— Work required —
Scan the material below for every line with the string "الذهب", and copy those lines.

— Given information —
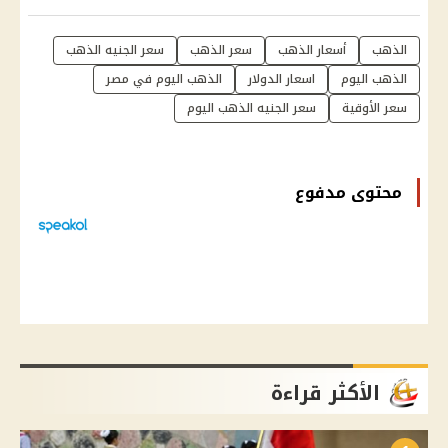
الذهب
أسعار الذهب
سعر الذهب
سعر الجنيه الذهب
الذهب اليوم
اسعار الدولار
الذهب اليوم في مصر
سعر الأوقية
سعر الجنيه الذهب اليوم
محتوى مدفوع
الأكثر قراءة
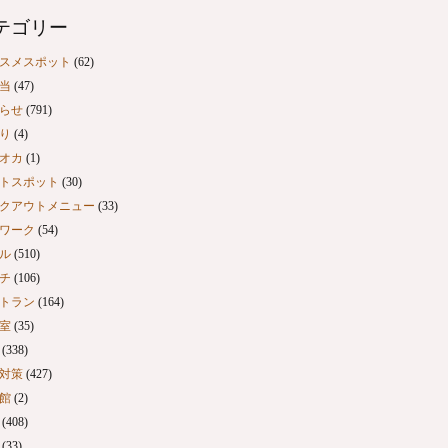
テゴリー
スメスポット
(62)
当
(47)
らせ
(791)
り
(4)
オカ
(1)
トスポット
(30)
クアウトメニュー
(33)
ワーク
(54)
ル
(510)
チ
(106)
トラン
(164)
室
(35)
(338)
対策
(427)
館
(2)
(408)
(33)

==

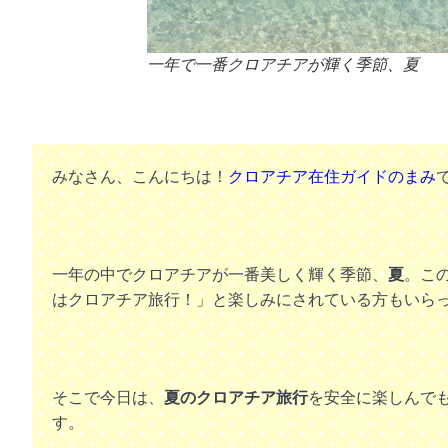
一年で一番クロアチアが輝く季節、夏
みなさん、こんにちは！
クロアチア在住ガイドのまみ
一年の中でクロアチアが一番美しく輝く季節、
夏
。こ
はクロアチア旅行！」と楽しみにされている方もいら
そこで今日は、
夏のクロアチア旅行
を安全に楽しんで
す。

— Expected answer —
الذهب
أسعار الذهب
سعر الذهب
سعر الجنيه الذهب
الذهب اليوم
الذهب اليوم في مصر
سعر الجنيه الذهب اليوم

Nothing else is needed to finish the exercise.